Na camada de rede do Bitcoin, o BIP 360 (Pay-to-Merkle-Root, ou P2MR) foi oficialmente incorporado ao repositório de propostas de melhorias do Bitcoin no início de 2026. Essa proposta visa uma mudança na estrutura de transações introduzida na atualização Taproot de 2021. Taproot foi criado para melhorar privacidade e eficiência, mas sua funcionalidade de “caminho de chave” expõe a chave pública na transação, o que pode se tornar um alvo para ataques quânticos no futuro. O BIP 360 propõe remover esse caminho de exposição, alterando a estrutura das transações para que o movimento de fundos não exiba mais a chave pública, reduzindo assim a vulnerabilidade ao risco quântico desde a origem.

Para a indústria de criptomoedas, a atualização da blockchain envolve compatibilidade na cadeia, infraestrutura de carteiras, sistemas de endereçamento, custos de migração para os usuários, além de coordenação comunitária. É necessário que protocolos, clientes, carteiras, exchanges, instituições de custódia e usuários comuns participem desse processo de atualização. Pelo menos, há consenso de que essa mudança é necessária, e o que resta é a execução e o cronograma.

O título é alarmista, mas a realidade não é tão urgente

Após uma análise detalhada dessas novidades, fica claro que a situação não é tão assustadora quanto parece. O avanço na pesquisa de computação quântica é real, mas ainda temos tempo suficiente para nos preparar. O Bitcoin de hoje não é um sistema estático; é uma rede que evolui continuamente ao longo dos últimos dez anos. Desde atualizações de scripts até melhorias de privacidade e soluções de escalabilidade, ele busca constantemente um equilíbrio entre segurança e eficiência.

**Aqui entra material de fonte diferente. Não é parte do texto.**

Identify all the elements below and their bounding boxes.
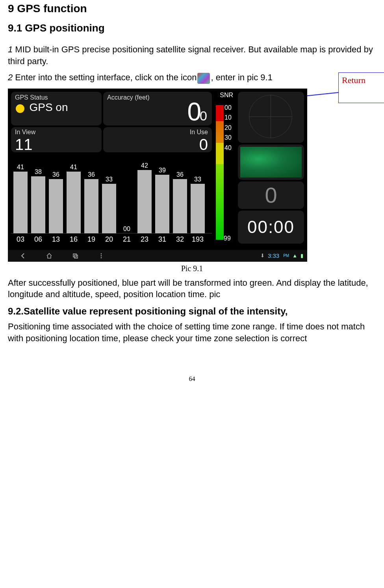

Os desafios trazidos pela computação quântica podem, na verdade, ser uma motivação para futuras atualizações. O relógio da computação quântica está ticando. A boa notícia é que podemos ouvir seu som e nos preparar a tempo. Em uma era de avanços tecnológicos constantes, o que devemos fazer é garantir que o mecanismo de confiança do mundo criptográfico esteja sempre um passo à frente das ameaças tecnológicas.